When I was working out the questions with Kia for his interview, he gave me a couple of suggestions for things he really wanted to talk about. As anyone who follows the series knows, I work out a list of questions the interviewee wants to discuss or answer (and maybe have never been asked before). We start by identifying themes (usually) and then flesh those into topics.
That’s my major goal in these: find out what thought leaders would like to talk about and then optimize the questions to get to that. It’s not journalism. It’s education.
Kia brought up . . . Dilbert. I said Kia had a sense of humor, right?
Kia Behnia: So, first of all, I will say that probably my most famous run in with celebrity did not happen in technology, but my first job out of college was to work at Pacific Bell, where Scott Adams founded Dilbert and I worked in fact one-floor above him in ISDN labs. And so for the first couple of years at the Dilbert cartoon, I literally knew all the people that he was writing about.

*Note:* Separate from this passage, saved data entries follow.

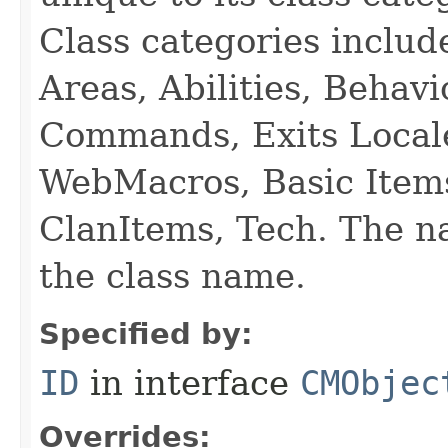
Class categories inclu
Areas, Abilities, Behav
Commands, Exits Local
WebMacros, Basic Item
ClanItems, Tech. The na
the class name.
Specified by:
ID
in interface
CMObjec
Overrides:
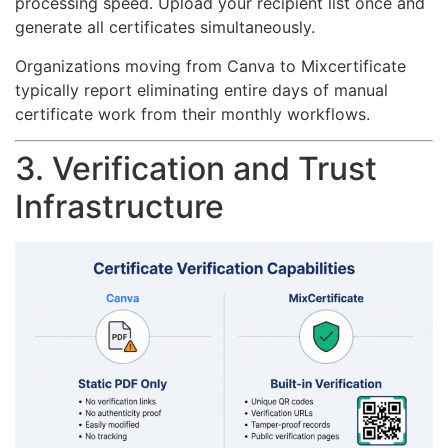
processing speed. Upload your recipient list once and
generate all certificates simultaneously.
Organizations moving from Canva to Mixcertificate
typically report eliminating entire days of manual
certificate work from their monthly workflows.
3. Verification and Trust
Infrastructure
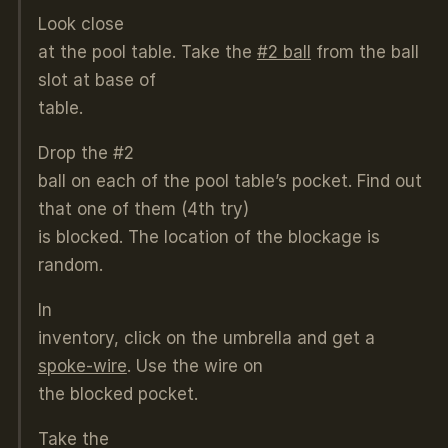
Look close
at the pool table. Take the
#2 ball
from the ball
slot at base of
table.
Drop the #2
ball on each of the pool table’s pocket. Find out
that one of them (4th try)
is blocked. The location of the blockage is
random.
In
inventory, click on the umbrella and get a
spoke-wire
. Use the wire on
the blocked pocket.
Take the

One of the things that, you know, Dilbert has always for many us exemplified is: bad management ideas gone awry. There is story, a true story, that I would say really exemplified the problem around what DevOps is trying to deliver. I recalled we had an engineering team that was developing and building new features and functions and the quality of this product was not really where it needed to be.

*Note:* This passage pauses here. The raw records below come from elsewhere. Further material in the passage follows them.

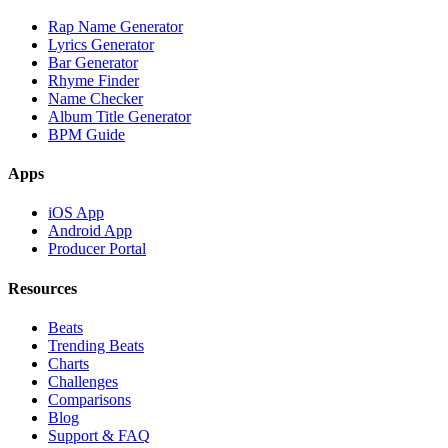
Rap Name Generator
Lyrics Generator
Bar Generator
Rhyme Finder
Name Checker
Album Title Generator
BPM Guide
Apps
iOS App
Android App
Producer Portal
Resources
Beats
Trending Beats
Charts
Challenges
Comparisons
Blog
Support & FAQ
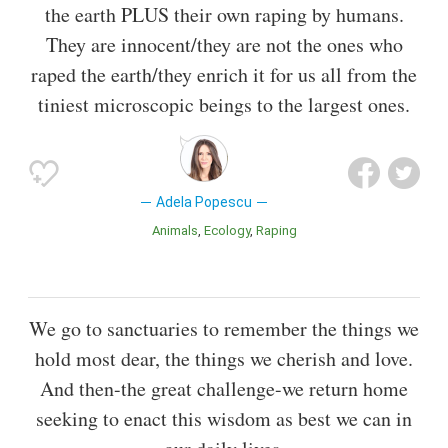
the earth PLUS their own raping by humans.
They are innocent/they are not the ones who
raped the earth/they enrich it for us all from the
tiniest microscopic beings to the largest ones.
Adela Popescu
Animals
Ecology
Raping
We go to sanctuaries to remember the things we
hold most dear, the things we cherish and love.
And then-the great challenge-we return home
seeking to enact this wisdom as best we can in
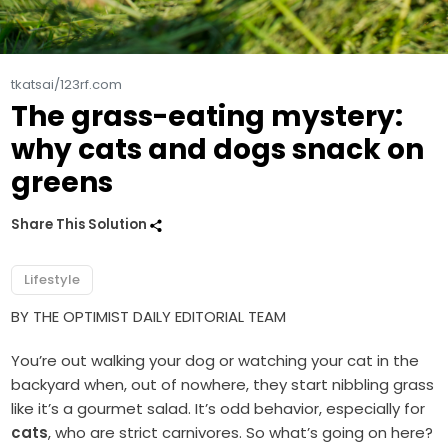
tkatsai/123rf.com
The grass-eating mystery:
why cats and dogs snack on
greens
Share This Solution
Lifestyle
BY THE OPTIMIST DAILY EDITORIAL TEAM
You’re out walking your dog or watching your cat in the
backyard when, out of nowhere, they start nibbling grass
like it’s a gourmet salad. It’s odd behavior, especially for
cats
, who are strict carnivores. So what’s going on here?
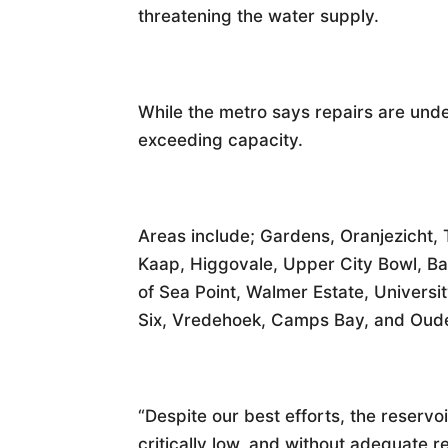
threatening the water supply.
While the metro says repairs are und
exceeding capacity.
Areas include; Gardens, Oranjezicht,
Kaap, Higgovale, Upper City Bowl, Ba
of Sea Point, Walmer Estate, Universi
Six, Vredehoek, Camps Bay, and Oude
“Despite our best efforts, the reserv
critically low, and without adequate 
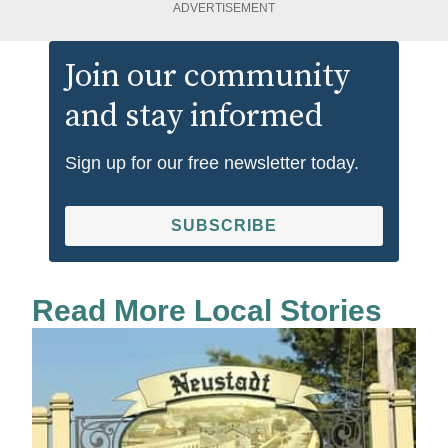
ADVERTISEMENT
Join our community
and stay informed
Sign up for our free newsletter today.
SUBSCRIBE
Read More Local Stories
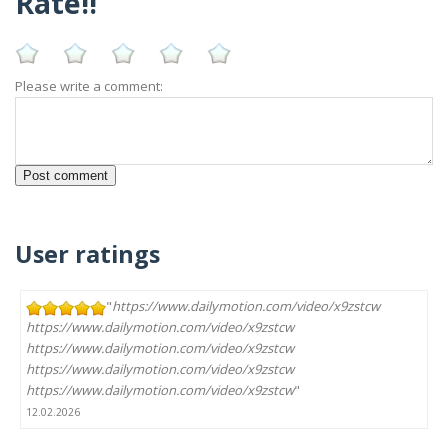
Rate!!
Please write a comment:
User ratings
"
https://www.dailymotion.com/video/x9zstcw
https://www.dailymotion.com/video/x9zstcw
https://www.dailymotion.com/video/x9zstcw
https://www.dailymotion.com/video/x9zstcw
https://www.dailymotion.com/video/x9zstcw
"
12.02.2026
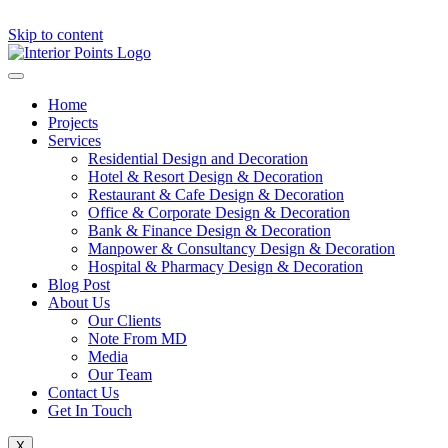
Skip to content
Home
Projects
Services
Residential Design and Decoration
Hotel & Resort Design & Decoration
Restaurant & Cafe Design & Decoration
Office & Corporate Design & Decoration
Bank & Finance Design & Decoration
Manpower & Consultancy Design & Decoration
Hospital & Pharmacy Design & Decoration
Blog Post
About Us
Our Clients
Note From MD
Media
Our Team
Contact Us
Get In Touch
X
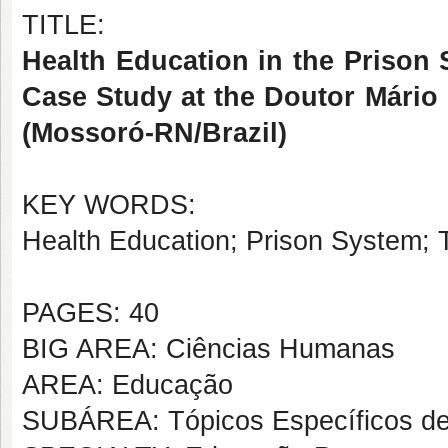
TITLE:
Health Education in the Prison 
Case Study at the Doutor Mário
(Mossoró-RN/Brazil)
KEY WORDS:
Health Education; Prison System; T
PAGES: 40
BIG AREA: Ciências Humanas
AREA: Educação
SUBÁREA: Tópicos Específicos d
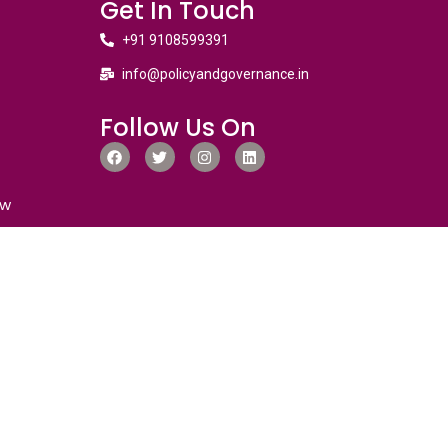
Get In Touch
+91 9108599391
info@policyandgovernance.in
Follow Us On
ew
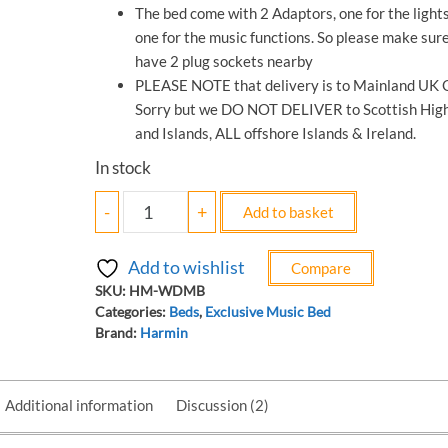
The bed come with 2 Adaptors, one for the light
one for the music functions. So please make sur
have 2 plug sockets nearby
PLEASE NOTE that delivery is to Mainland UK O
Sorry but we DO NOT DELIVER to Scottish Hig
and Islands, ALL offshore Islands & Ireland.
In stock
-
+
Add to basket
Add to wishlist
Compare
SKU:
‎HM-WDMB
Categories:
Beds
,
Exclusive Music Bed
Brand:
Harmin
Additional information
Discussion (2)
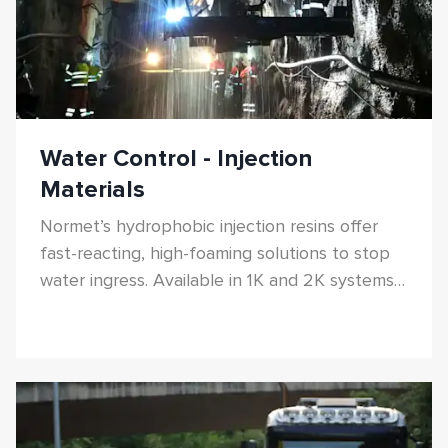
Water Control - Injection
Materials
Normet’s hydrophobic injection resins offer
fast-reacting, high-foaming solutions to stop
water ingress. Available in 1K and 2K systems
with adjustable reaction times and high-
pressure resistance.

So, one of the leaders in quality put out a bounty program that said look for all our QA engineers went to find the bug, we will give you a reward. And sure enough what ended up happening is that instead of our quality matrix going down, all of a sudden people were finding more bugs, because they were really beating up the product.
And the engineering leaders, the head of engineering came in and said, “Well, my guys are working really hard. They’re working overtime to keep up with fixing these bugs. I want to have a reward system, so that I can pay them to actually close out these bugs and get the matrix back down.”

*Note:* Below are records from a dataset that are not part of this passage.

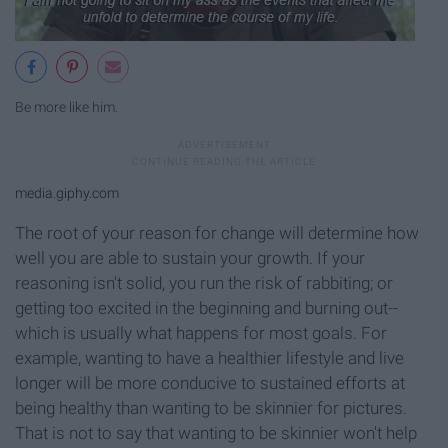
Be more like him.
media.giphy.com
The root of your reason for change will determine how
well you are able to sustain your growth. If your
reasoning isn't solid, you run the risk of rabbiting; or
getting too excited in the beginning and burning out--
which is usually what happens for most goals. For
example, wanting to have a healthier lifestyle and live
longer will be more conducive to sustained efforts at
being healthy than wanting to be skinnier for pictures.
That is not to say that wanting to be skinnier won't help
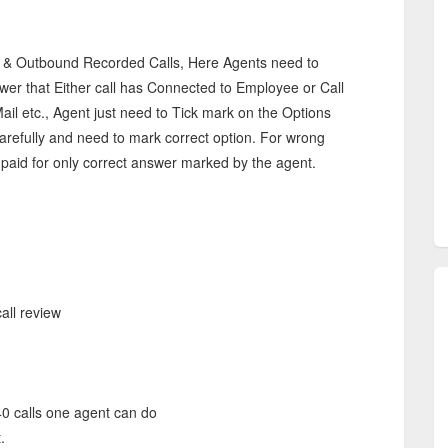
s & Outbound Recorded Calls, Here Agents need to
wer that Either call has Connected to Employee or Call
ail etc., Agent just need to Tick mark on the Options
 carefully and need to mark correct option. For wrong
 paid for only correct answer marked by the agent.
all review
40 calls one agent can do
.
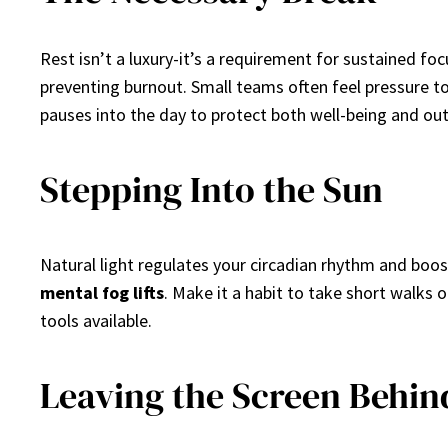
Rest isn’t a luxury-it’s a requirement for sustained fo
preventing burnout. Small teams often feel pressure t
pauses into the day to protect both well-being and out
Stepping Into the Sun
Natural light regulates your circadian rhythm and boo
mental fog lifts
. Make it a habit to take short walks
tools available.
Leaving the Screen Behin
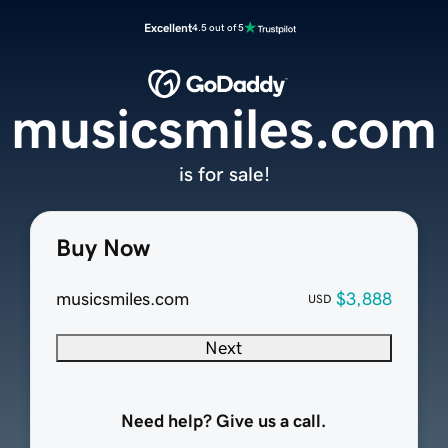
Excellent
4.5 out of 5
musicsmiles.com
is for sale!
Buy Now
musicsmiles.com
$3,888
USD
Next
Need help? Give us a call.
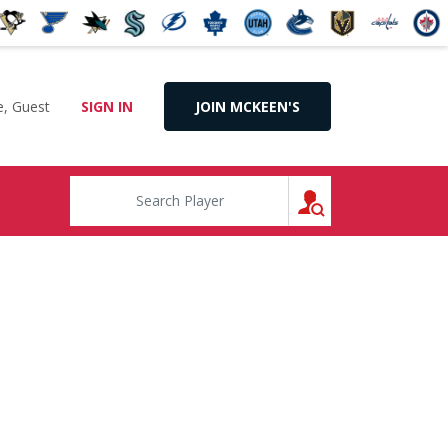
, Guest
SIGN IN
JOIN MCKEEN'S
SEARCH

So, of course, what happened was you would find in software buttons that were deliberately put in there, that said “click me”, and the product would crash and you know, the quality matrix went to hell. We were spending a lot of money fixing bugs in the products.
I use that as an example of, you know, if you actually don’t sit down and think about what kind of behavior you want to setup and think about your processes.
What ends up happening is “random acts of DevOps”. And this is what I have seen, which is you take some of the basic principles, you read the Wikipedia site, some of the key presentations of movement. You distribute it to the various orgs and you don’t have a dialog that says, “What and how are we going to change our processes?” So that as we’re incentivizing people being better at releasing new code, we actually don’t create another problem whether that is in operation or the QA area.
[…] I think there is something to be said for having very clear objectives to drive through. And that’s why, you know, the kind of the discussion around DevOps by itself is not as interesting as when they got applied to a particular vertical or particular project, where you can actually say, “What are my business goals? Are my business goals to increase the rate at which I’m deploying a particular product set or is it to improve quality, consistency, reliability, cost of delivery.”
Yes, and once you have those business benefits it’s easier to go back and say, “Therefore, these steps, these specific set of actions are more important for us.”